**RECORDS FOR THE EXERCISE**
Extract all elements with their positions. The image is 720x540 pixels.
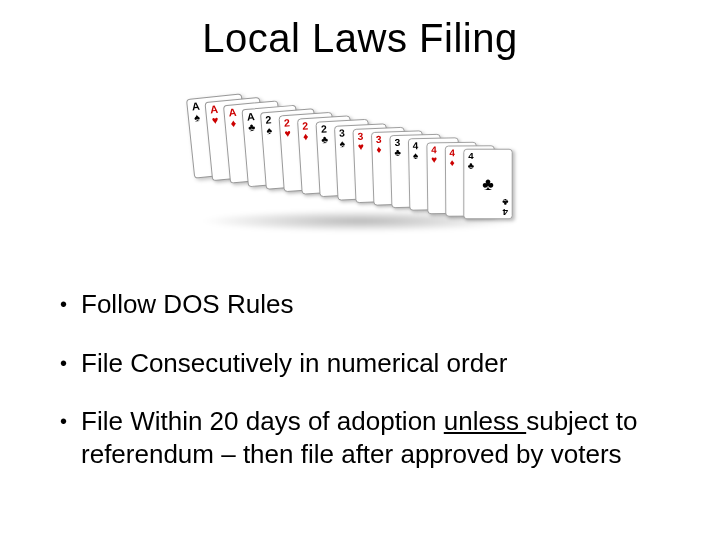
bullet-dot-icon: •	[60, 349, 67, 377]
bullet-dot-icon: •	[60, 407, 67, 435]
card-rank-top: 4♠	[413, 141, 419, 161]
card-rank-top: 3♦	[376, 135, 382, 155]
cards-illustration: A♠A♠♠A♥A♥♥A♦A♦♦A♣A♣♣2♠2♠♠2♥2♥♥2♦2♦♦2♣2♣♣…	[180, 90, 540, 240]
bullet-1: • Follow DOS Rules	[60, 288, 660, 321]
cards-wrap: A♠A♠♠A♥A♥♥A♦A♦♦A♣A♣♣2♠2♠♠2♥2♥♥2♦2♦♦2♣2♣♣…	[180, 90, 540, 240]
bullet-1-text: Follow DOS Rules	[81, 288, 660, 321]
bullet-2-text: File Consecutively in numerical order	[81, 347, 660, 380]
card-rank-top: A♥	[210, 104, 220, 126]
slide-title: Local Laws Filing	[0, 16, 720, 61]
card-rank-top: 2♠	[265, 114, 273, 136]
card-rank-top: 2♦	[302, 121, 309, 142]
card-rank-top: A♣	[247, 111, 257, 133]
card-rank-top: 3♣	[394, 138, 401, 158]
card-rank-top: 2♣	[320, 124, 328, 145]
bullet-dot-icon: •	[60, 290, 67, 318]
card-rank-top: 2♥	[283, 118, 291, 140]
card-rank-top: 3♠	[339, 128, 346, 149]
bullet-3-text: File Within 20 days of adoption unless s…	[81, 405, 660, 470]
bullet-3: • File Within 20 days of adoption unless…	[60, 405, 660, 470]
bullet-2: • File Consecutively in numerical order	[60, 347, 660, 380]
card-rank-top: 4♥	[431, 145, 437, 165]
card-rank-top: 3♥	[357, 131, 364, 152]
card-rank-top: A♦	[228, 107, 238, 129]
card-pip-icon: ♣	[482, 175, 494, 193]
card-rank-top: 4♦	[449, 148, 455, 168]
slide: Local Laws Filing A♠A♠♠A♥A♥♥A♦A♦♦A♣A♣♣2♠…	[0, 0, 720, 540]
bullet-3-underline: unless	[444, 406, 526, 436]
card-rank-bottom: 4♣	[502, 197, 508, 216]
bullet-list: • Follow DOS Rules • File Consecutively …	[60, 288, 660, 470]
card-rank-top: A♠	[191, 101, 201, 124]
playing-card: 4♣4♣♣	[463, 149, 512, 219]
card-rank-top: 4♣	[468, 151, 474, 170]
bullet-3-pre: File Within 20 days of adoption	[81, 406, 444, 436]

**PROMPT**
Your copy should be the entries retyped exactly, with no images in it.

**EXERCISE ANSWER**
Extract all elements with their positions. The image is 720x540 pixels.
bullet-dot-icon: •	[60, 349, 67, 377]
bullet-dot-icon: •	[60, 407, 67, 435]
card-rank-top: 4♠	[413, 141, 419, 161]
card-rank-top: 3♦	[376, 135, 382, 155]
cards-illustration: A♠A♠♠A♥A♥♥A♦A♦♦A♣A♣♣2♠2♠♠2♥2♥♥2♦2♦♦2♣2♣♣…	[180, 90, 540, 240]
bullet-1: • Follow DOS Rules	[60, 288, 660, 321]
cards-wrap: A♠A♠♠A♥A♥♥A♦A♦♦A♣A♣♣2♠2♠♠2♥2♥♥2♦2♦♦2♣2♣♣…	[180, 90, 540, 240]
bullet-1-text: Follow DOS Rules	[81, 288, 660, 321]
bullet-2-text: File Consecutively in numerical order	[81, 347, 660, 380]
card-rank-top: A♥	[210, 104, 220, 126]
slide-title: Local Laws Filing	[0, 16, 720, 61]
card-rank-top: 2♠	[265, 114, 273, 136]
card-rank-top: 2♦	[302, 121, 309, 142]
card-rank-top: A♣	[247, 111, 257, 133]
card-rank-top: 3♣	[394, 138, 401, 158]
card-rank-top: 2♣	[320, 124, 328, 145]
bullet-dot-icon: •	[60, 290, 67, 318]
card-rank-top: 2♥	[283, 118, 291, 140]
card-rank-top: 3♠	[339, 128, 346, 149]
bullet-3-text: File Within 20 days of adoption unless s…	[81, 405, 660, 470]
bullet-3: • File Within 20 days of adoption unless…	[60, 405, 660, 470]
bullet-2: • File Consecutively in numerical order	[60, 347, 660, 380]
card-rank-top: 4♥	[431, 145, 437, 165]
card-rank-top: 3♥	[357, 131, 364, 152]
card-rank-top: A♦	[228, 107, 238, 129]
card-pip-icon: ♣	[482, 175, 494, 193]
card-rank-top: 4♦	[449, 148, 455, 168]
slide: Local Laws Filing A♠A♠♠A♥A♥♥A♦A♦♦A♣A♣♣2♠…	[0, 0, 720, 540]
bullet-3-underline: unless	[444, 406, 526, 436]
card-rank-bottom: 4♣	[502, 197, 508, 216]
bullet-list: • Follow DOS Rules • File Consecutively …	[60, 288, 660, 470]
card-rank-top: A♠	[191, 101, 201, 124]
playing-card: 4♣4♣♣	[463, 149, 512, 219]
card-rank-top: 4♣	[468, 151, 474, 170]
bullet-3-pre: File Within 20 days of adoption	[81, 406, 444, 436]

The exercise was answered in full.